DT2216 increased the antitumor efficacy of gemcitabine in a patient-derived G-68 pancreatic cancer cell xenograft model. A, Representation of the experimental design of the G-68 xenograft study. Tumor-bearing mice were administered Veh, DT2216 (DT), gemcitabine (GEM), or a combination of DT and gemcitabine at the indicated dosing regimen. B, Change in body weight during the course of treatment. C, Graph showing the tumor volume changes in each group after the start of treatment until the control animals were euthanized.

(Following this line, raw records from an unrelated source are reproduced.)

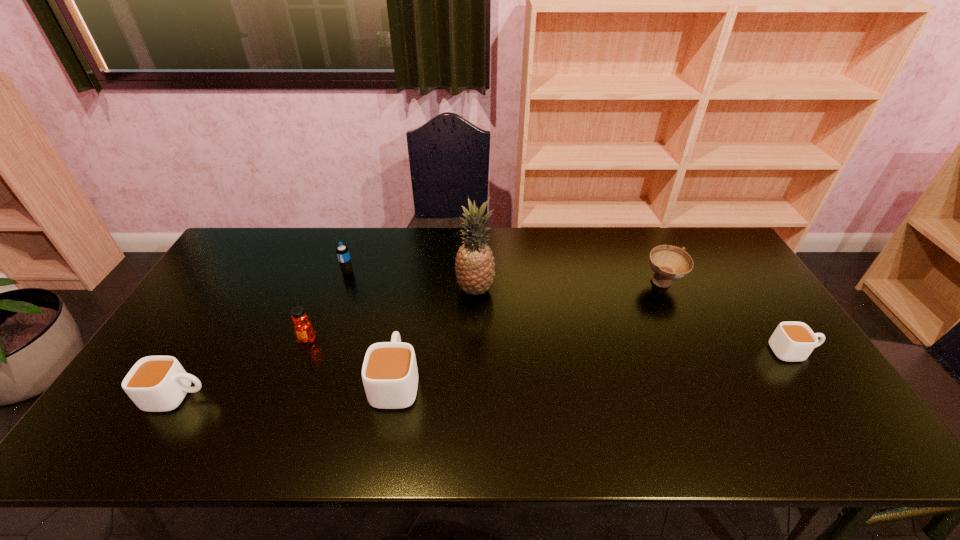 You are a GUI agent. You are given a task and a screenshot of the screen. Output one action in this format:
    pyautogui.click(x=<x>, y=<y>)
    Task: Click on the leftmost cup
    This screenshot has height=540, width=960.
    Given the screenshot: What is the action you would take?
    155,383

Where is `the leftmost object`? The image size is (960, 540). the leftmost object is located at coordinates (155, 383).

What are the coordinates of `the fourth object from left to right` in the screenshot? It's located at (389, 372).

The height and width of the screenshot is (540, 960). In order to click on the second cup from left to right in this screenshot , I will do `click(389, 372)`.

You are a GUI agent. You are given a task and a screenshot of the screen. Output one action in this format:
    pyautogui.click(x=<x>, y=<y>)
    Task: Click on the rightmost object
    The width and height of the screenshot is (960, 540).
    Given the screenshot: What is the action you would take?
    pyautogui.click(x=791, y=341)

The width and height of the screenshot is (960, 540). What are the coordinates of `the rightmost cup` in the screenshot? It's located at (791, 341).

You are a GUI agent. You are given a task and a screenshot of the screen. Output one action in this format:
    pyautogui.click(x=<x>, y=<y>)
    Task: Click on the third object from left to right
    
    Given the screenshot: What is the action you would take?
    pyautogui.click(x=342, y=251)

I want to click on the tallest object, so click(x=475, y=269).

This screenshot has height=540, width=960. What are the coordinates of `pineapple` in the screenshot? It's located at (475, 269).

Identify the location of soup bowl. The image size is (960, 540). (669, 262). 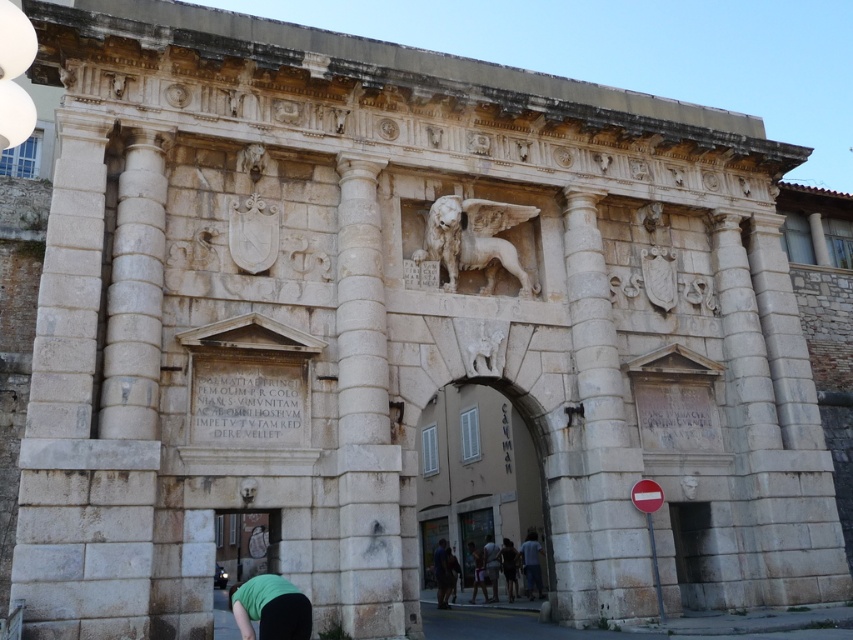 Who is positioned more to the left, white stone column at center or dark green fabric at center?

white stone column at center

Which is below, white stone column at center or dark green fabric at center?

dark green fabric at center is below.

Is point (341, 262) less distant than point (511, 580)?

Yes, it is.

Where is `white stone column at center`? white stone column at center is located at coordinates (364, 413).

Can you confirm if dark green fabric at center is positioned to the left of green fabric shirt at center?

Data are presented as mean ± SEM (n  =  7 mice in each group at the start of treatment). Statistical significance was determined by unpaired two-sided Student t test test. **, P < 0.01; ****, P < 0.0001. D, Kaplan–Meier survival analysis with medium survival time of mice in each group. Statistical significance was determined by Mantel–Cox test. *, P < 0.05; **, P < 0.01; ***, P < 0.001. E, Representative H&E staining images of tumors in each treatment group at 200x magnification, scale bar = 50 μm.

Figure 5.

DT2216 increased the antitumor efficacy of gemcitabine in pancreatic cancer PDX models. A, Representation of the experimental design of the PDX studies. Tumor-bearing mice were administered Veh, DT2216 (DT), gemcitabine (GEM), or a combination of DT and gemcitabine at the indicated dosing regimen. B, Graph showing the tumor volume changes in G192-p4 PDXs in each group after the start of treatment. C, Representative H&E staining images of G192-p4 PDX tumors in each treatment group at 200 × magnification, scale bar = 50 μm. D and E, Graphs showing the tumor volume changes in G176-p4 (D) and LM12-p3 (E) PDXs in each group after the start of treatment. The data presented in (B), (D) and E are mean ± SEM (n  =  7 mice in each group at the start of treatment). Statistical significance was determined by unpaired two-sided Student t test. *, P < 0.05; **, P < 0.01; ns, not significant.